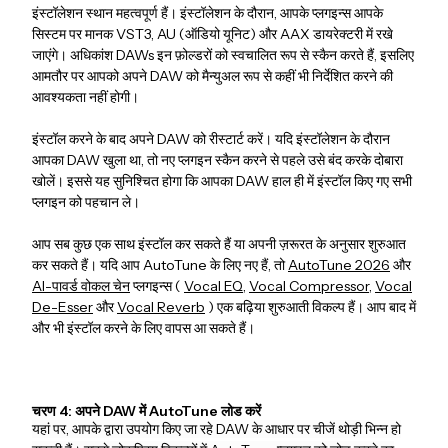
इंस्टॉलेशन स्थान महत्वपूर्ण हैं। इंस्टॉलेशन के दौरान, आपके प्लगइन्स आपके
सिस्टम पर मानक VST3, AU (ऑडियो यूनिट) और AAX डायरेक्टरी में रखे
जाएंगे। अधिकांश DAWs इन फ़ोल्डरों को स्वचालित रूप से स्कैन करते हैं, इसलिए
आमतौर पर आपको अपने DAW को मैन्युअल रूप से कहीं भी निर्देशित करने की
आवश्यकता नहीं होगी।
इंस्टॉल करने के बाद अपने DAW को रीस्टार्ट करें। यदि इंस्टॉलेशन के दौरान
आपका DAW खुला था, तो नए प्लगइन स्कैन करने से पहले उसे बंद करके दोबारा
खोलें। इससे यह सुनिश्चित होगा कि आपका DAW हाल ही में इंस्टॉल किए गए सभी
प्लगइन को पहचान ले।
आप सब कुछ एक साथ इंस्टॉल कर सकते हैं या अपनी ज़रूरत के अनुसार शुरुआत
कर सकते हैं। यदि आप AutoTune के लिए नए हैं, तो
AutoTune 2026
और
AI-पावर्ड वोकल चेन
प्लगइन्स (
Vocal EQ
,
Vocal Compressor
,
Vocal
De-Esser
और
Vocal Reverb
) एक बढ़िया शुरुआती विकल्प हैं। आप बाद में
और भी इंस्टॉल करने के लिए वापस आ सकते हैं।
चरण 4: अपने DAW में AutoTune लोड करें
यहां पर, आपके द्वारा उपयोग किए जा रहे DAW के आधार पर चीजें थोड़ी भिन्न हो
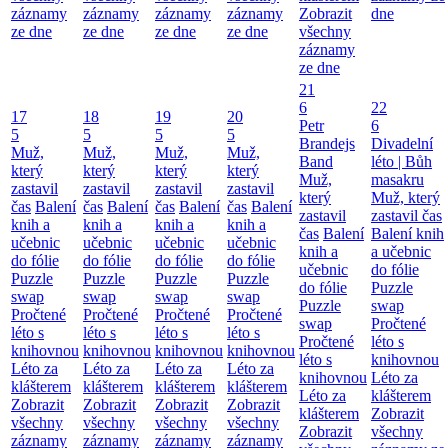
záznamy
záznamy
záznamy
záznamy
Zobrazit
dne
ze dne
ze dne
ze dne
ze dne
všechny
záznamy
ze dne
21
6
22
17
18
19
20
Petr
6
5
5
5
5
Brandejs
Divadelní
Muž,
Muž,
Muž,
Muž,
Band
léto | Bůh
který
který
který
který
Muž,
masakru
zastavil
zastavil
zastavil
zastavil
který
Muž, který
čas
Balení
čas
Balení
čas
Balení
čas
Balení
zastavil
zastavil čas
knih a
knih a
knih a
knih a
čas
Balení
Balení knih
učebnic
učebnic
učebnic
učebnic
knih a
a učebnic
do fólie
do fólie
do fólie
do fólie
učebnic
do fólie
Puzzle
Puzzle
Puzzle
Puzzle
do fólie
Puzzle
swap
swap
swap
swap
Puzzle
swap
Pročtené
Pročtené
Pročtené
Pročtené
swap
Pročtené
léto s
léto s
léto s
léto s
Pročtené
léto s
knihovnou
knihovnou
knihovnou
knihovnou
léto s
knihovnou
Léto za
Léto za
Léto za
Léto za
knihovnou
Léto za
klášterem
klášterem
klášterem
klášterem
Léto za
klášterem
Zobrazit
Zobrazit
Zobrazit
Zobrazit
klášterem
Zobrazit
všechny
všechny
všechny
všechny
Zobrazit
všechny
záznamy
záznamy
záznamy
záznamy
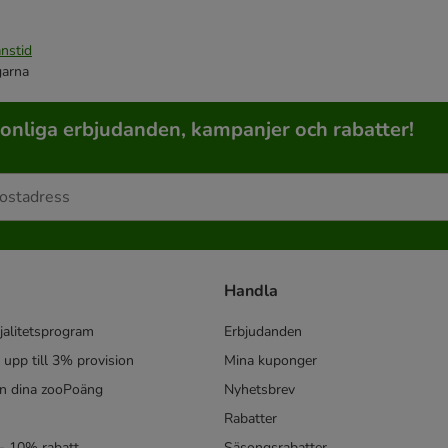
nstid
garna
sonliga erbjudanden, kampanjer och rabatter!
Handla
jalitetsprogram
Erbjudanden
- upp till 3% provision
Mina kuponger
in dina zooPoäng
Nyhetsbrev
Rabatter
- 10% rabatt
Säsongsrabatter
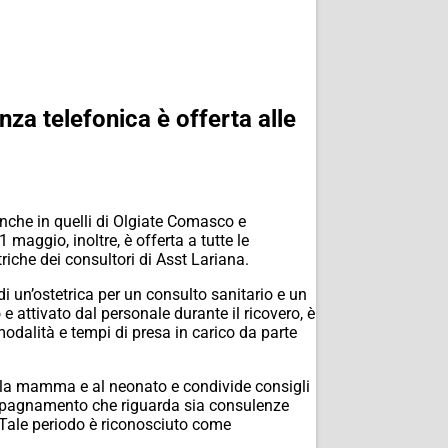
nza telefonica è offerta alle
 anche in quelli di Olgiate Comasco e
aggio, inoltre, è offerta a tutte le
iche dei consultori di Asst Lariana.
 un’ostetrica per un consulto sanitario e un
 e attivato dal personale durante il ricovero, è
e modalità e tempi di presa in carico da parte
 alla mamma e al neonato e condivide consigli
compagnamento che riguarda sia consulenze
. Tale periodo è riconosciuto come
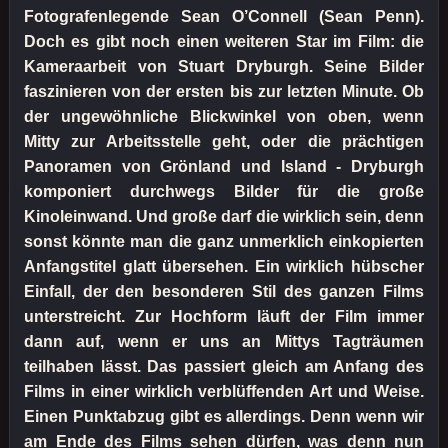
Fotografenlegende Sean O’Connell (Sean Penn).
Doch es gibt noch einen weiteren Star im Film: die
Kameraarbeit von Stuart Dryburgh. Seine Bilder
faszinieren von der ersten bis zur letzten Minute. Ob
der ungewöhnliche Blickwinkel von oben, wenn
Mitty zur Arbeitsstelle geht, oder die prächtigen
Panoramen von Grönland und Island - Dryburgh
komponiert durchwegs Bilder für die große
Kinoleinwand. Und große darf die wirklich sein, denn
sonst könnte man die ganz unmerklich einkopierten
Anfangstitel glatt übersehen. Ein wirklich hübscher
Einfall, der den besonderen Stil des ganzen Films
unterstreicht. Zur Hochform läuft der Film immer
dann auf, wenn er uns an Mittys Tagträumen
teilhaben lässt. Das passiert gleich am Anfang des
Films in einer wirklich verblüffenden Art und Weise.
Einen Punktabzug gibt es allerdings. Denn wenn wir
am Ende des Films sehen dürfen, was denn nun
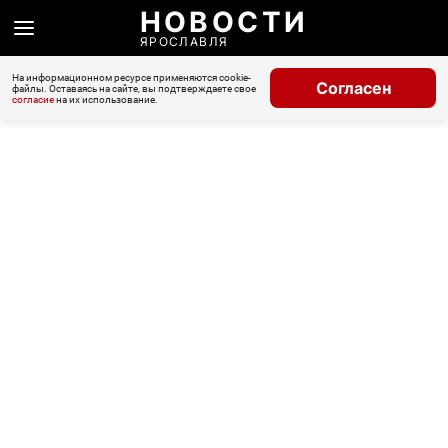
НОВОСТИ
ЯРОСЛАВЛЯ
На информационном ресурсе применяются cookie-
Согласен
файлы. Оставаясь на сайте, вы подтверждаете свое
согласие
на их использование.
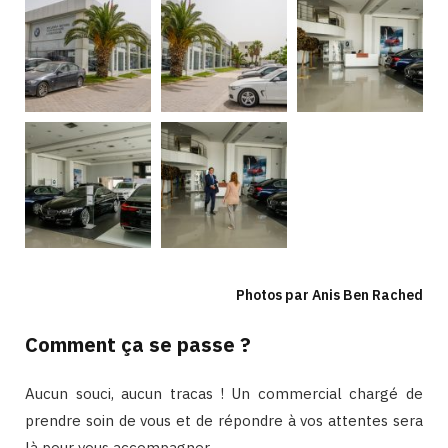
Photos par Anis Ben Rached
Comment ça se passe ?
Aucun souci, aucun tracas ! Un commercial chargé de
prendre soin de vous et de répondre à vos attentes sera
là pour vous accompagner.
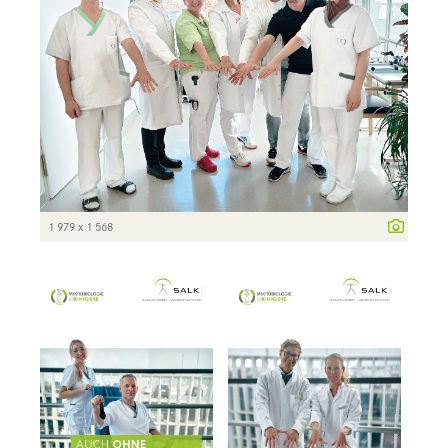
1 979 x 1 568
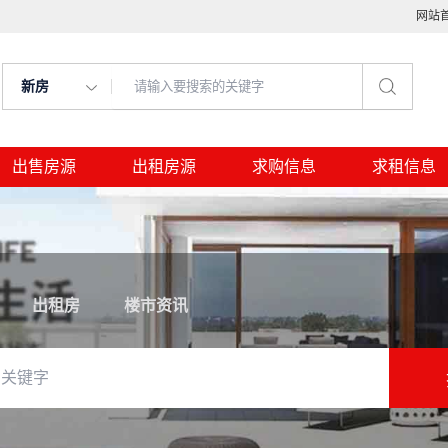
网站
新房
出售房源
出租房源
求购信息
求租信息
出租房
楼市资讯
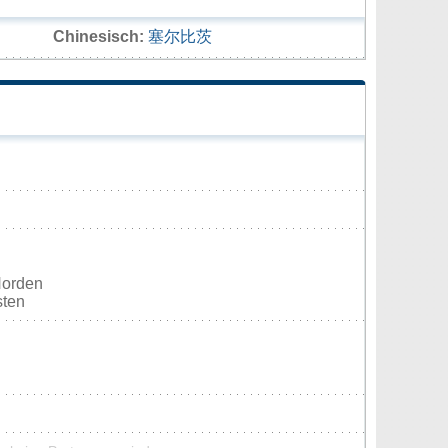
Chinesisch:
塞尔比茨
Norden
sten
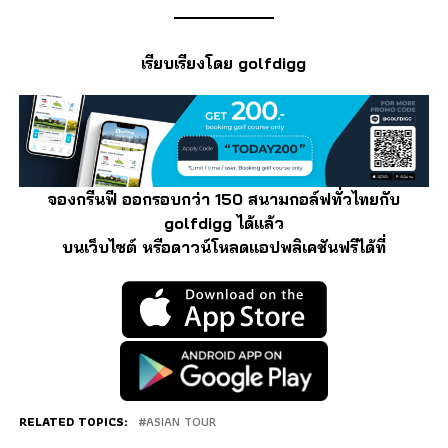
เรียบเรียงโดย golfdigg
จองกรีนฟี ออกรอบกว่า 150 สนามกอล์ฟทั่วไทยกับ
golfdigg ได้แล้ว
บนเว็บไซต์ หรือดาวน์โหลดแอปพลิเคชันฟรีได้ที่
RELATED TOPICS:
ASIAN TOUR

▶ Task to carry out
Every line where "vous" appears must be returned from the listing above.

▶ Task response
prendre soin de vous et de répondre à vos attentes sera
là pour vous accompagner.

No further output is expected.